ACTION ITEM: Every line from the start of the entries up to and including the one bearing "Mỹ Phẩm 43 SKIN CARE Hương Bạc" must be printed verbatim, without the pictures.

Dataset entries:
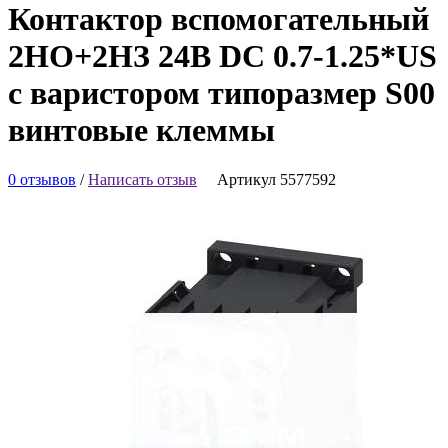
Контактор вспомогательный
2НО+2НЗ 24В DC 0.7-1.25*US
с варистором типоразмер S00
винтовые клеммы
0 отзывов
/
Написать отзыв
Артикул 5577592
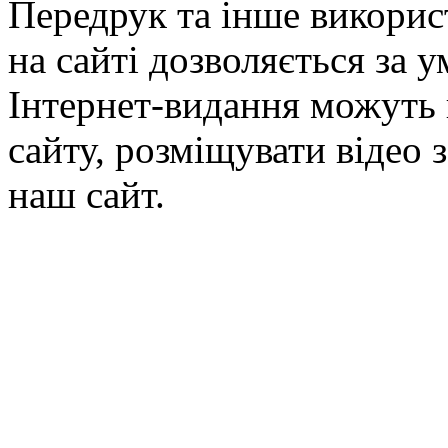
Передрук та інше викорис
на сайті дозволяється за 
Інтернет-видання можуть 
сайту, розміщувати відео 
наш сайт.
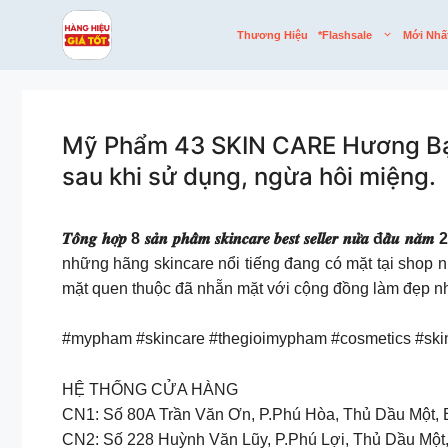
Skip
to
Thương Hiệu
*flashsale
Mới Nhấ
content
Mỹ Phẩm 43 SKIN CARE Hương Bạc 
sau khi sử dụng, ngừa hôi miệng.
𝑻𝒐̂̉𝒏𝒈 𝒉𝒐̛̣𝒑 8 𝒔𝒂̉𝒏 𝒑𝒉𝒂̂̉𝒎 𝒔𝒌𝒊𝒏𝒄𝒂𝒓𝒆 𝒃𝒆𝒔𝒕 𝒔𝒆𝒍𝒍𝒆𝒓 𝒏𝒖̛̉𝒂 đ𝒂̂̀𝒖 𝒏
những hãng skincare nổi tiếng đang có mặt tại shop
mặt quen thuộc đã nhẵn mặt với cộng đồng làm đẹp n
#mypham #skincare #thegioimypham #cosmetics #sk
HỆ THỐNG CỬA HÀNG
CN1: Số 80A Trần Văn Ơn, P.Phú Hòa, Thủ Dầu Một,
CN2: Số 228 Huỳnh Văn Lũy, P.Phú Lợi, Thủ Dầu Một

OUTPUT:
Контактор вспомогательный
2НО+2НЗ 24В DC 0.7-1.25*US
с варистором типоразмер S00
винтовые клеммы
0 отзывов
/
Написать отзыв
Артикул 5577592
Передрук та інше викорис
на сайті дозволяється за 
Інтернет-видання можуть 
сайту, розміщувати відео 
наш сайт.
Skip
to
Thương Hiệu
*flashsale
Mới Nhấ
content
Mỹ Phẩm 43 SKIN CARE Hương Bạc 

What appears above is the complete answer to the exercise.